August 14, 2019
For full passage click: Psalm 80:1-2, 8-19 … “The boar from the forest ravages it, and all that move in the field feed on it.” vs. 13
In 1520, Pope Leo X quoted from this Psalm in a papal bull called Exsurge Domine in which he officially condemned Martin Luther and 41 of his teachings. According to Leo, Luther was a wild boar from the wilderness of Germany who was ravaging the Church, the choice vineyard of the Lord. When Luther received the bull, he burned it and the Lutheran heresy continued to spread. Leo was not wrong in comparing the Church to the vineyard of the Lord. It’s a solid biblical metaphor, one that was first applied to Israel. His error was in thinking that Luther’s intention was to destroy the Church. Luther loved the Church, but he also hated the abuses that had become a part of its structure and that were threatening its foundation. We can empathize a bit with Leo X. When a person is deeply entrenched in the organization of the Church it’s hard to hear any criticism without perceiving it as a threat. That even happens in our congregations.

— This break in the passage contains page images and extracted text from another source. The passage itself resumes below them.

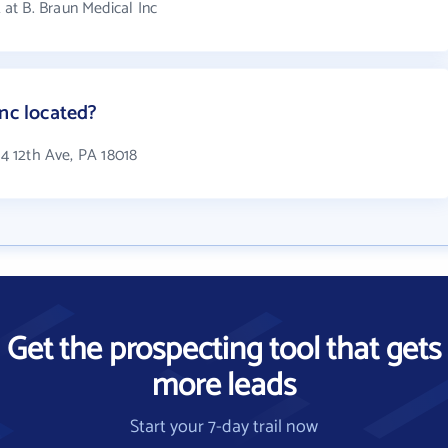
at B. Braun Medical Inc
Inc located?
24 12th Ave, PA 18018
Get the prospecting tool that gets
more leads
Start your 7-day trail now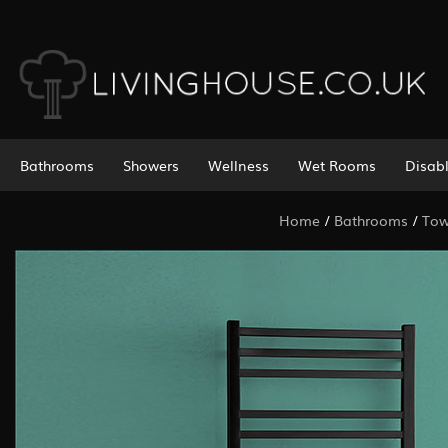
Bathrooms
Showers
Wellness
Wet Rooms
Disab
Home
/
Bathrooms
/
Tow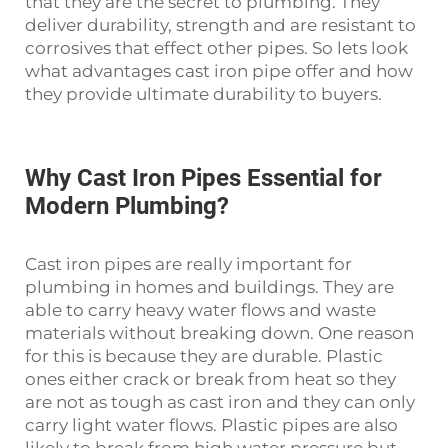
that they are the secret to plumbing. They
deliver durability, strength and are resistant to
corrosives that effect other pipes. So lets look
what advantages
cast iron pipe
offer and how
they provide ultimate durability to buyers.
Why Cast Iron Pipes Essential for
Modern Plumbing?
Cast iron pipes are really important for
plumbing in homes and buildings. They are
able to carry heavy water flows and waste
materials without breaking down. One reason
for this is because they are durable. Plastic
ones either crack or break from heat so they
are not as tough as cast iron and they can only
carry light water flows. Plastic pipes are also
likely to break from high water pressure but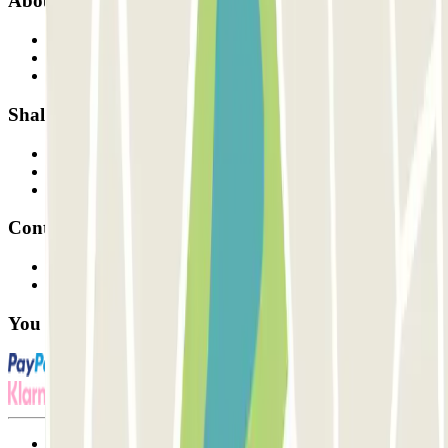
About Parclick
Who are we?
How it works
Our car parks
Shall we collaborate?
Professionals
Parking Provider
Affiliates
Contact
Contact us
FAQ
You can use these payment methods:
Terms and Conditions of Service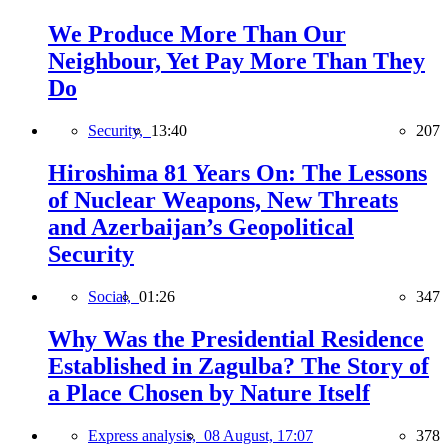
We Produce More Than Our
Neighbour, Yet Pay More Than They
Do
Security,
13:40
207
Hiroshima 81 Years On: The Lessons
of Nuclear Weapons, New Threats
and Azerbaijan’s Geopolitical
Security
Social,
01:26
347
Why Was the Presidential Residence
Established in Zagulba? The Story of
a Place Chosen by Nature Itself
Express analysis,
08 August, 17:07
378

Critics are treated as enemies and are often ignored or ostracized. But sometimes, those who speak most negatively about what is happening in the community of faith, are those who love it the most. For some, it’s their special calling from God. They are prophets among us, and their words can be the beginning of reformation.
Thought for the Day: How are critics treated in my congregation or church?